Spielervater

Natürlich kaufte Papa den ersten Fußball, da konnte er kaum laufen. Schon immer ließ er für Fußball alles liegen, und Papa hatte Spaß daran.

Der erste Verein war aus dem Viertel. Schnell war er in seiner Mannschaft der Beste. Er besorgte die Siege, wurde umjubelt, machte Papa stolz. Papa brachte ihn zum Training und half ein bisschen im Verein. Man verbrachte schöne Wochenenden miteinander.

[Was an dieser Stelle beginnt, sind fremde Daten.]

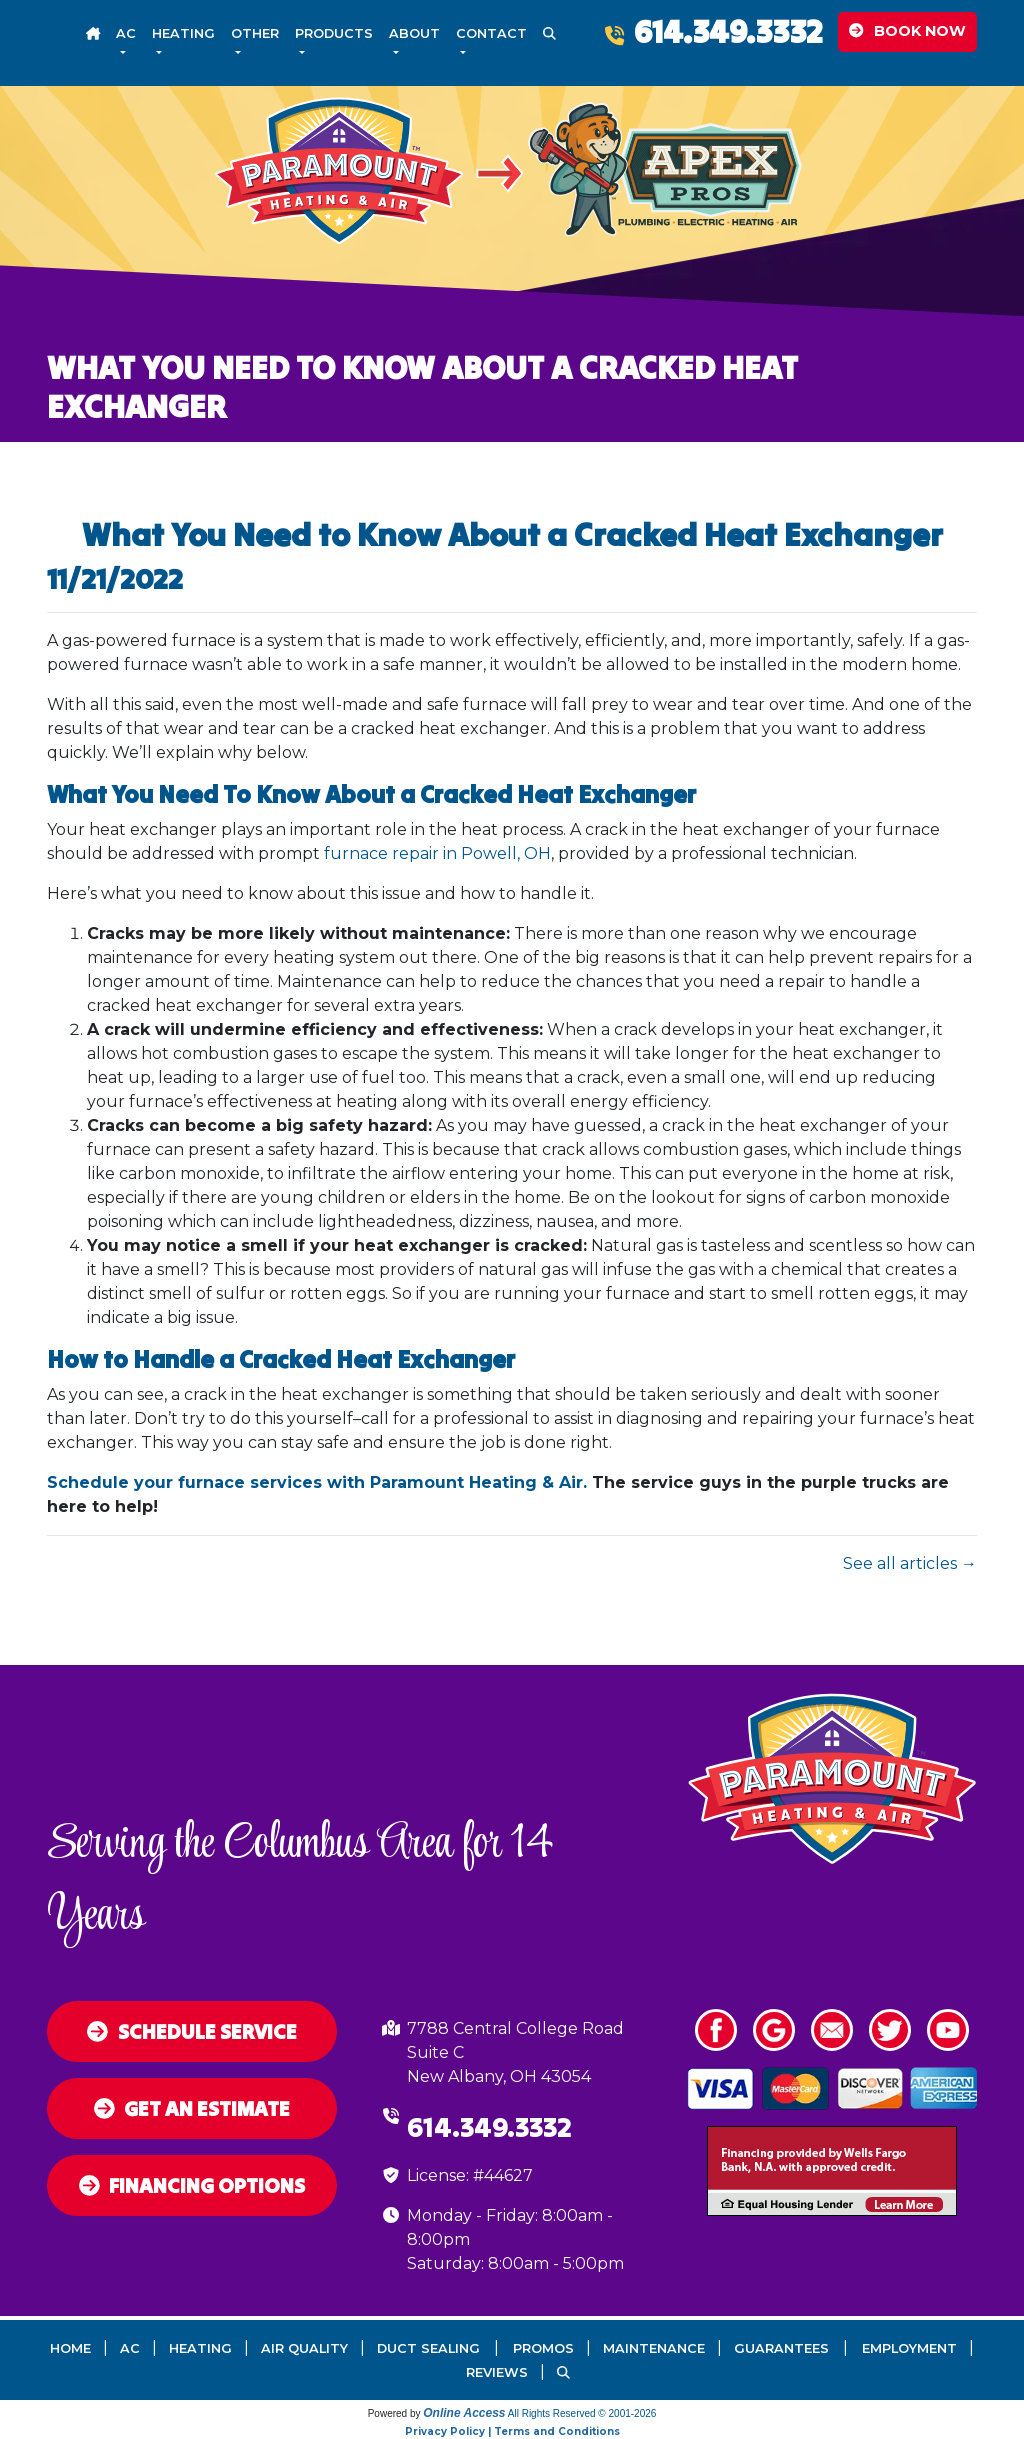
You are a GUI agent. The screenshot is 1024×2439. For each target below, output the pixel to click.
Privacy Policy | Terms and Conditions (512, 2431)
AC (130, 2348)
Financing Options (192, 2185)
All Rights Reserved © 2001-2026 (582, 2413)
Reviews (497, 2372)
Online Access (464, 2413)
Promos (543, 2348)
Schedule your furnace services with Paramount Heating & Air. (317, 1482)
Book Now (907, 31)
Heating (200, 2348)
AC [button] (126, 33)
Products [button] (334, 33)
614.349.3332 (728, 31)
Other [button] (255, 33)
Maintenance (654, 2348)
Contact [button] (491, 33)
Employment (909, 2348)
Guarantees (781, 2348)
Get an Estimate (192, 2108)
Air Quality (304, 2348)
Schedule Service (192, 2031)
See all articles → (910, 1563)
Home (70, 2348)
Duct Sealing (428, 2348)
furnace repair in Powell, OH (437, 853)
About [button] (414, 33)
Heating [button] (183, 33)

Er war noch keine 10, da meldete sich der beste Club der Stadt. Ob er nicht bei ihnen spielen wolle, er hätte doch Talent, er wäre in seinem Club doch verschenkt. Natürlich hat ihn Papa unterstützt. Er wechselte und fand sich auch in der neuen Mannschaft schnell zurecht. Regelmäßig füllten nun Touren zu Turnieren die Wochenenden komplett aus. Dieser Verein brauchte Papas Hilfe nicht, trotzdem war er meistens dabei. Papa war Fußballfan und er liebte seinen Sohn.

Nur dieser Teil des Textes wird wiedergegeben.